I think sometimes we are too scared to renew old bonds. For one reason or another we lose connection with people whose company we actually used to enjoy some time back then. We lose a common place or institution — a school, a job, a neighborhood or a city… We lose common friends or a hobby. Sometimes we lose people without even getting a chance to know them better, thinking regretfully that we might have actually become friends, if we had just taken a little more time to find a common thread… before we lost each other.

We are so used to losing we don’t give much meaning to it anymore. There is no time in our lives for writing letters or attending reunions. We are too busy seeking for the new in this world to remember and appreciate the old.

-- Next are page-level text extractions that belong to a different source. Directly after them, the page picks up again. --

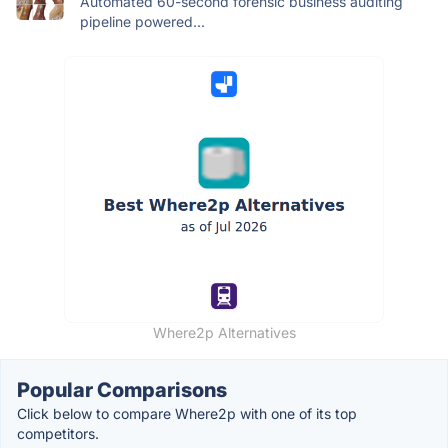
Automated 60-second forensic business auditing
pipeline powered...
Where2p Alternatives
Popular Comparisons
Click below to compare Where2p with one of its top
competitors.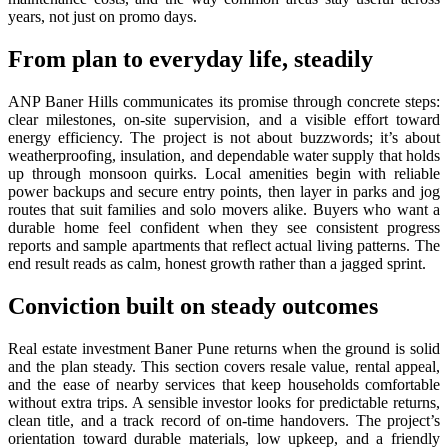
years, not just on promo days.
From plan to everyday life, steadily
ANP Baner Hills communicates its promise through concrete steps:
clear milestones, on-site supervision, and a visible effort toward
energy efficiency. The project is not about buzzwords; it’s about
weatherproofing, insulation, and dependable water supply that holds
up through monsoon quirks. Local amenities begin with reliable
power backups and secure entry points, then layer in parks and jog
routes that suit families and solo movers alike. Buyers who want a
durable home feel confident when they see consistent progress
reports and sample apartments that reflect actual living patterns. The
end result reads as calm, honest growth rather than a jagged sprint.
Conviction built on steady outcomes
Real estate investment Baner Pune returns when the ground is solid
and the plan steady. This section covers resale value, rental appeal,
and the ease of nearby services that keep households comfortable
without extra trips. A sensible investor looks for predictable returns,
clean title, and a track record of on-time handovers. The project’s
orientation toward durable materials, low upkeep, and a friendly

The soccer game this weekend is my major attempt to reconnect with those old friends whose company I used to enjoy, but whom I lost to moving, time, work and other excuses — just go through the list of what you say when you don’t keep in touch for too long and you will know exactly what I am talking about.

It wasn’t easy to invite them, it’s never easy to make that first step to reconnect, but now that I did, I am eager to see what comes out of this.

One art

The art of losing isn't hard to master;
so many things seem filled with the intent
to be lost that their loss is no disaster.

Lose something every day. Accept the fluster
of lost door keys, the hour badly spent.
The art of losing isn't hard to master.

Then practice losing farther, losing faster:
places, and names, and where it was you meant
to travel. None of these will bring disaster.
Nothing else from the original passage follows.